As can be seen from the comparison of the actual values and the results of numerical modeling, the actual inter-treatment period is underestimated in almost all wells, which leads to excessively frequent treatments and additional economic costs. In this regard, on the basis of the obtained values, the actual inter-treatment period was gradually corrected, approaching the calculated values. Thus, it was possible to achieve an increase in the average value of the actual inter-treatment period from 0.8 days to 2.9 days.
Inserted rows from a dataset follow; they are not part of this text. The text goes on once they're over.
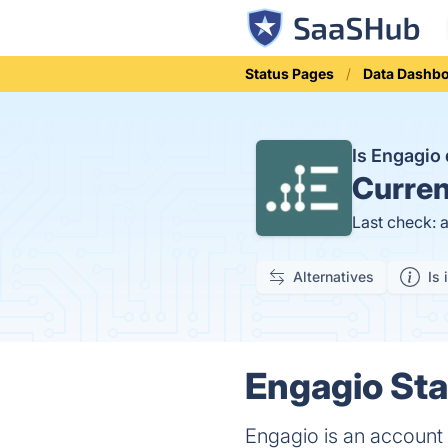
Status Pages
Data Dashb
Is Engagi
Curren
Last check: 
Alternatives
Is 
Engagio Sta
Engagio is an account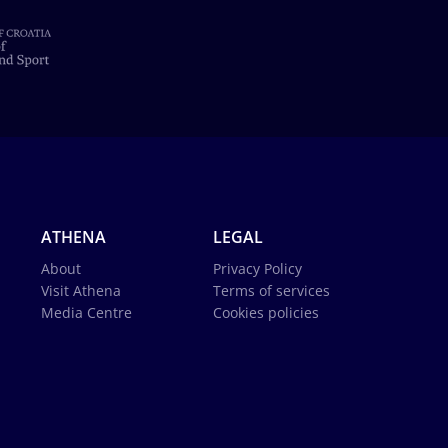
ATHENA
LEGAL
About
Privacy Policy
Visit Athena
Terms of services
Media Centre
Cookies policies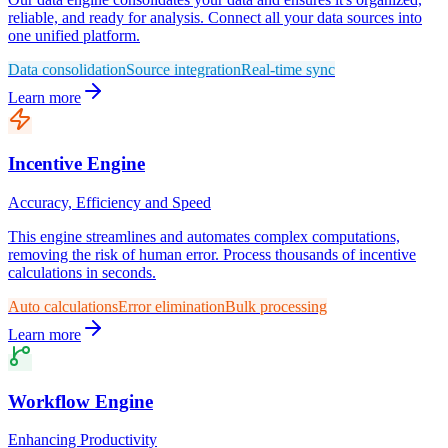
reliable, and ready for analysis. Connect all your data sources into
one unified platform.
Data consolidation
Source integration
Real-time sync
Learn more
Incentive Engine
Accuracy, Efficiency and Speed
This engine streamlines and automates complex computations,
removing the risk of human error. Process thousands of incentive
calculations in seconds.
Auto calculations
Error elimination
Bulk processing
Learn more
Workflow Engine
Enhancing Productivity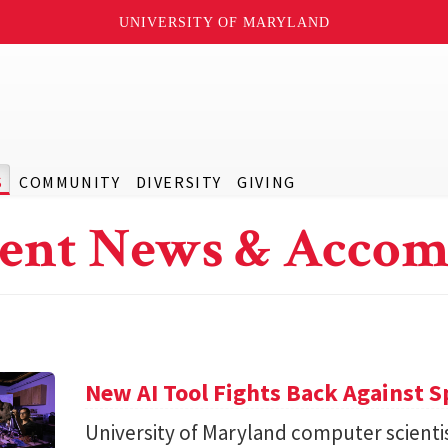
UNIVERSITY OF MARYLAND
S
COMMUNITY
DIVERSITY
GIVING
ent News & Accom
New AI Tool Fights Back Against 
University of Maryland computer scienti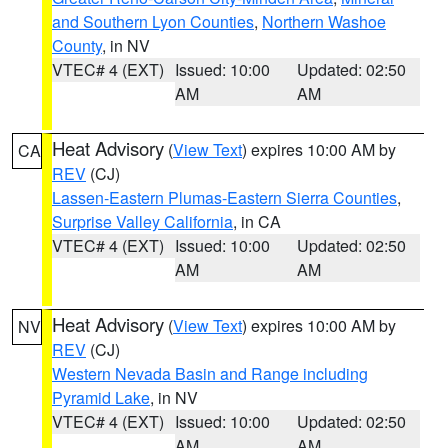
and Southern Lyon Counties
,
Northern Washoe
County
, in NV
VTEC# 4 (EXT)
Issued: 10:00
Updated: 02:50
AM
AM
Heat Advisory
(
View Text
) expires 10:00 AM by
CA
REV
(CJ)
Lassen-Eastern Plumas-Eastern Sierra Counties
,
Surprise Valley California
, in CA
VTEC# 4 (EXT)
Issued: 10:00
Updated: 02:50
AM
AM
Heat Advisory
(
View Text
) expires 10:00 AM by
NV
REV
(CJ)
Western Nevada Basin and Range including
Pyramid Lake
, in NV
VTEC# 4 (EXT)
Issued: 10:00
Updated: 02:50
AM
AM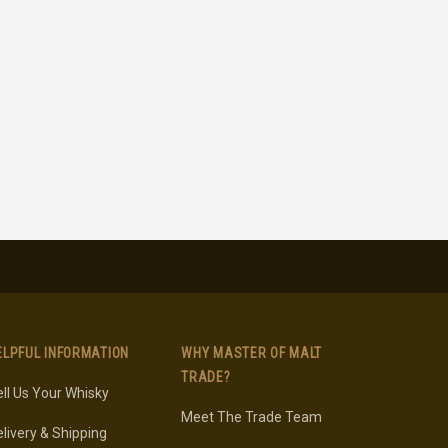
ELPFUL INFORMATION
WHY MASTER OF MALT
TRADE?
ll Us Your Whisky
Meet The Trade Team
livery & Shipping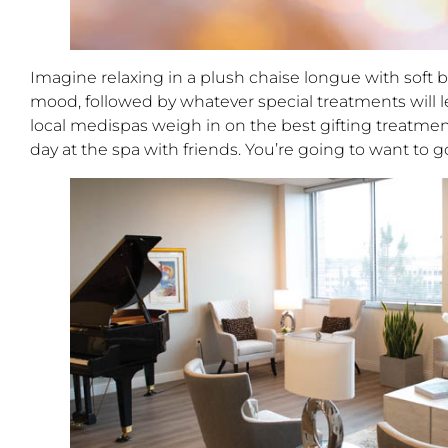
Imagine relaxing in a plush chaise longue with sof
mood, followed by whatever special treatments will le
local medispas weigh in on the best gifting treatment
day at the spa with friends. You’re going to want to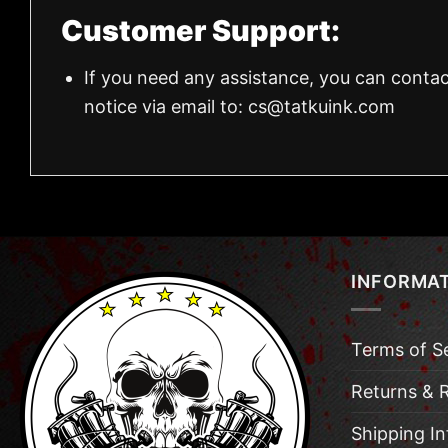
Customer Support:
If you need any assistance, you can contac
notice via email to:
cs@tatkuink.com
INFORMA
Terms of S
Returns & 
Shipping I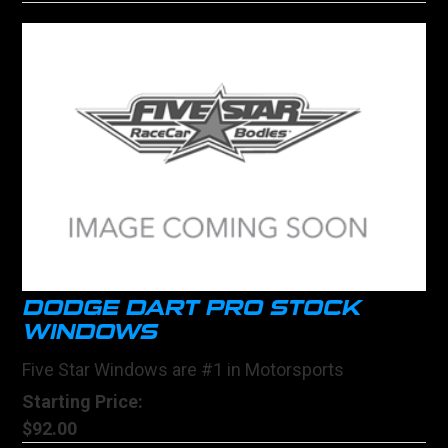
DODGE DART PRO STOCK
WINDOWS
Five Star Windows are #1 in Motorsports
Starting Price:
$92.00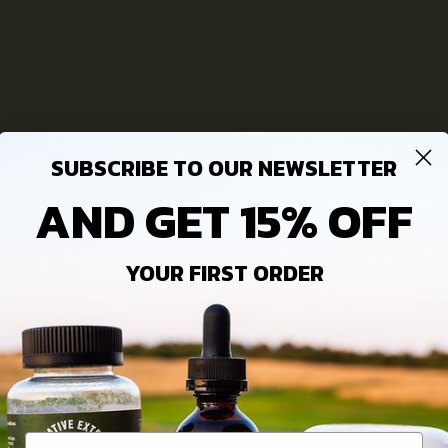
lden
Welcome
Wholesale
+(814) 713-2009
hello@ie-cbd.com
SUBSCRIBE TO OUR NEWSLETTER
AND GET 15% OFF
YOUR FIRST ORDER
NFORMATION
VISIT US
ovative Extracts Blog
Monday – Friday : 9am – 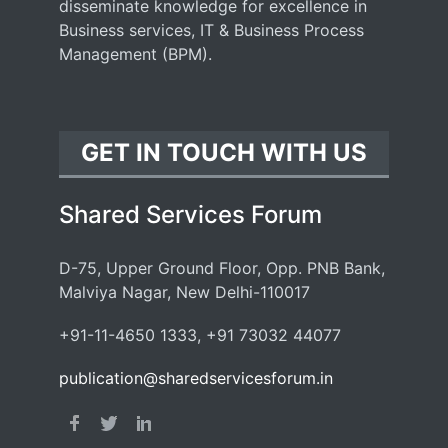
disseminate knowledge for excellence in
Business services, IT & Business Process
Management (BPM).
GET IN TOUCH WITH US
Shared Services Forum
D-75, Upper Ground Floor, Opp. PNB Bank,
Malviya Nagar, New Delhi-110017
+91-11-4650 1333, +91 73032 44077
publication@sharedservicesforum.in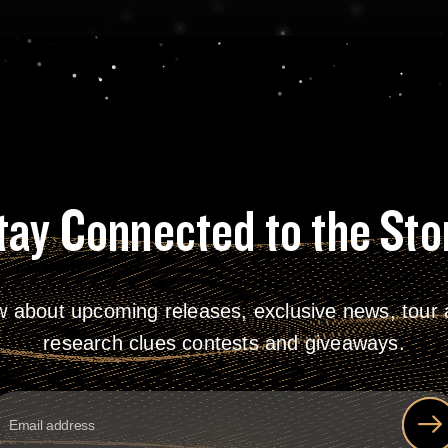
tay Connected to the Sto
w about upcoming releases, exclusive news, tour a
research clues contests and giveaways.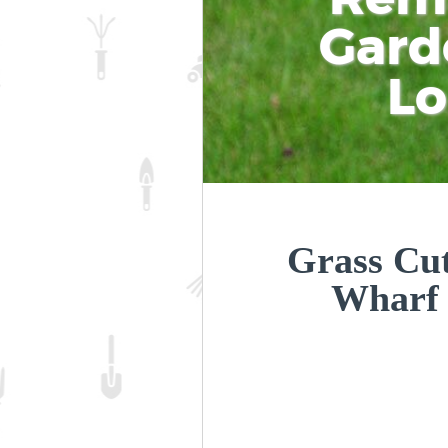
Gard
L
Grass Cut
Wharf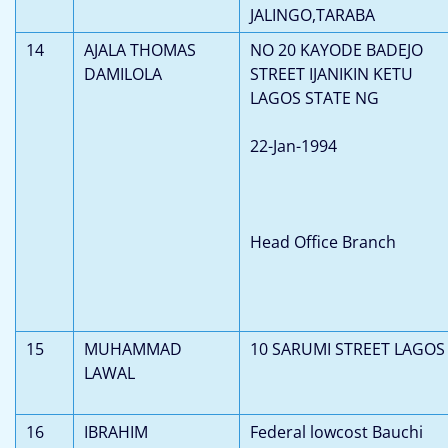
JALINGO,TARABA
14
AJALA THOMAS
NO 20 KAYODE BADEJO
DAMILOLA
STREET IJANIKIN KETU
LAGOS STATE NG
22-Jan-1994
Head Office Branch
15
MUHAMMAD
10 SARUMI STREET LAGOS
LAWAL
16
IBRAHIM
Federal lowcost Bauchi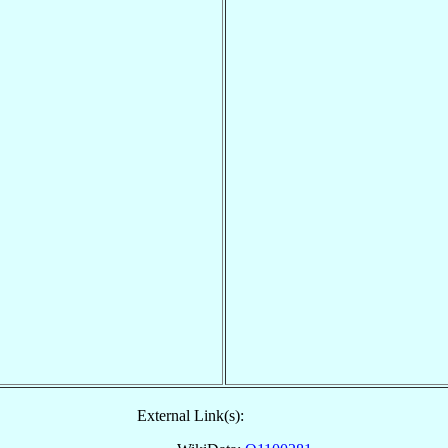
External Link(s):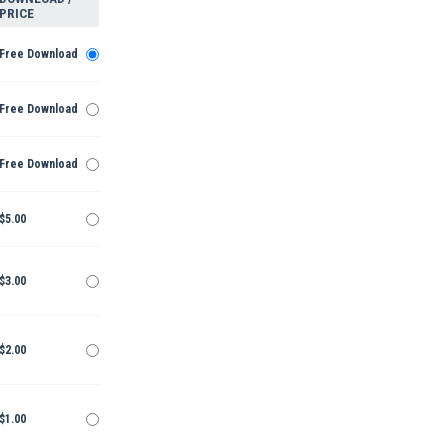
PRICE
Free Download
Free Download
Free Download
$5.00
$3.00
$2.00
$1.00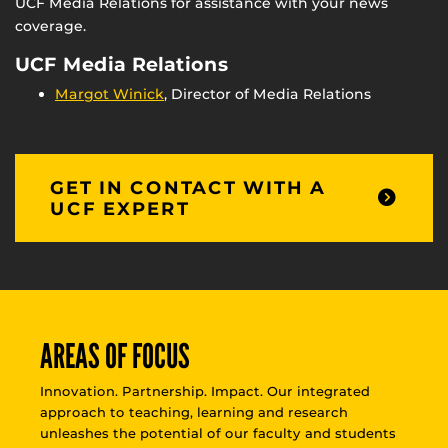
UCF Media Relations for assistance with your news
coverage.
UCF Media Relations
Margot Winick
, Director of Media Relations
GET IN CONTACT WITH A
UCF EXPERT
AREAS OF FOCUS
Innovation. Partnership. Impact. Our integrated
approach to teaching, learning and research
unleashes the potential of our faculty and students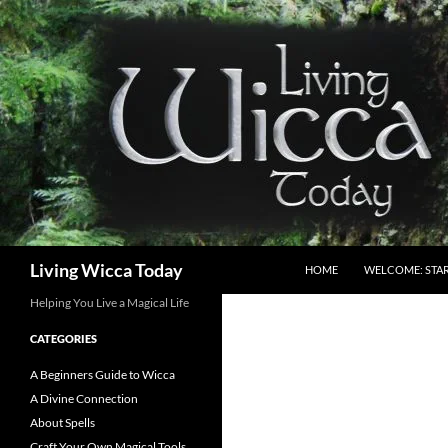
Skip
to
content
Search
Living Wicca Today
HOME
WELCOME: STAR
Helping You Live a Magical Life
CATEGORIES
A Beginners Guide to Wicca
A Divine Connection
About Spells
Craft Your Own Magical Tools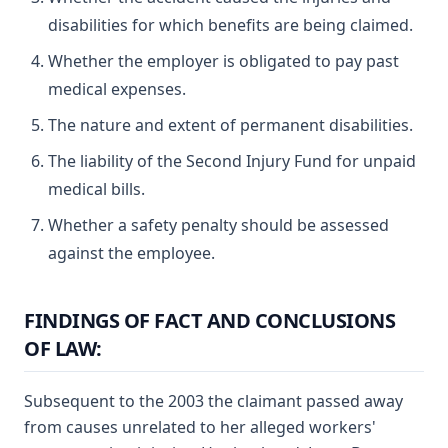
disabilities for which benefits are being claimed.
Whether the employer is obligated to pay past
medical expenses.
The nature and extent of permanent disabilities.
The liability of the Second Injury Fund for unpaid
medical bills.
Whether a safety penalty should be assessed
against the employee.
FINDINGS OF FACT AND CONCLUSIONS
OF LAW:
Subsequent to the 2003 the claimant passed away
from causes unrelated to her alleged workers'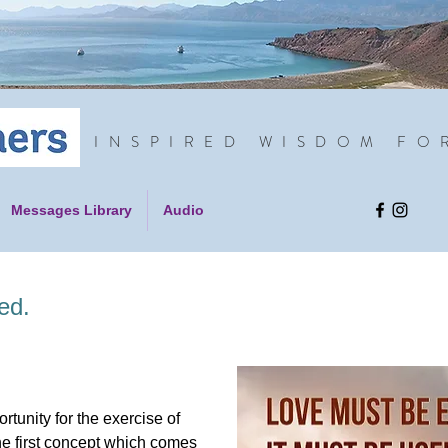
INSPIRED WISDOM FO
Messages Library
Audio
ed.
rtunity for the exercise of
e first concept which comes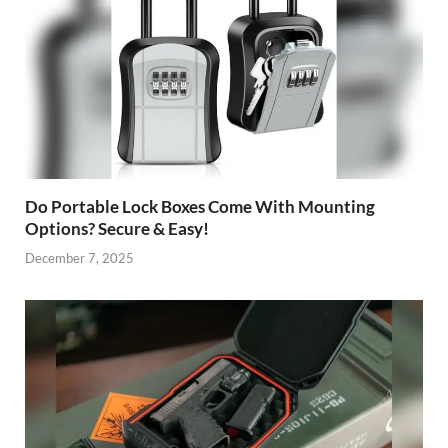
Do Portable Lock Boxes Come With Mounting
Options? Secure & Easy!
December 7, 2025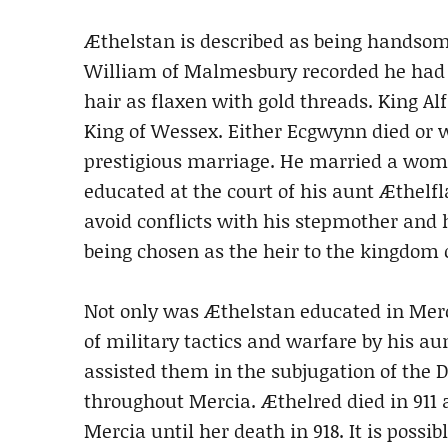
Æthelstan is described as being handsom
William of Malmesbury recorded he had 
hair as flaxen with gold threads. King A
King of Wessex. Either Ecgwynn died or
prestigious marriage. He married a wom
educated at the court of his aunt Æthelf
avoid conflicts with his stepmother and h
being chosen as the heir to the kingdom 
Not only was Æthelstan educated in Merc
of military tactics and warfare by his a
assisted them in the subjugation of the 
throughout Mercia. Æthelred died in 911 
Mercia until her death in 918. It is pos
Due to the positive effect of the use of our method, its application was further extended to other wells of the considered fields. At the same time, it was assumed that the properties of oil within one field were similar, and that the main influence on the rate of APRD formation was exerted by the temperature gradient and water cut, i.e., the samples taken from the discharge of deep electric centrifugal pumps would act as a model analogue for the rest of the wells of the same oil reservoir. Thus, a calculation was carried out, based on the results of which an adjustment was made for 154 wells in the fields of the Perm Krai; of these, in 71% of cases, corresponding to 109 wells, it was possible to optimize the actual value of the inter-treatment period, while in 26% (40 wells) there were problems with landings and scraper failures as a result of adjusting the inter-treatment period, and for the remaining 3% (5 wells) the calculated parameters turned out to be less than the actual value, indicating that the current value did not need to be adjusted. Most likely, this deviation of 26% can be explained by the discrepancy between the properties of actually produced hydrocarbons and the model oil breakdown; that is, we can say that on average there are ~7–8 wells per sample. Nevertheless, despite the small number of samples, it was possible to optimize the work of cleaning the tubing for a large number of wells.
4. Conclusions
From the results of our research, the following conclusions can be drawn:
1. A new correlation model has been developed and implemented for predicting the formation of APRDs using the software product “Engineering Simulator of Technological Processes” in order to further optimize the measures to remove APRDs;
2. The developed method, which consists of obtaining empirical coefficients based on the experimental data obtained at the Wax Flow Loop installation for the field sample, allows the calculation the inter-treatment period for all wells of the field, with good accuracy;
3. The model was applied to calculate wax deposition for 154 wells. The results of numerical modeling of the paraffin precipitation process made it possible to correct the inter-treatment period of scraping for 109 wells (71%) out of 154, from a total of 20 samples taken, which indicates high accuracy of the developed approach for calculating the formation of APRDs, even with a small amount of experimental data;
4. The use of a larger number of samples will increase the accuracy of this calculation method, which will, in turn, reduce the number of well treatment activities, and will have a beneficial effect on reducing operating costs.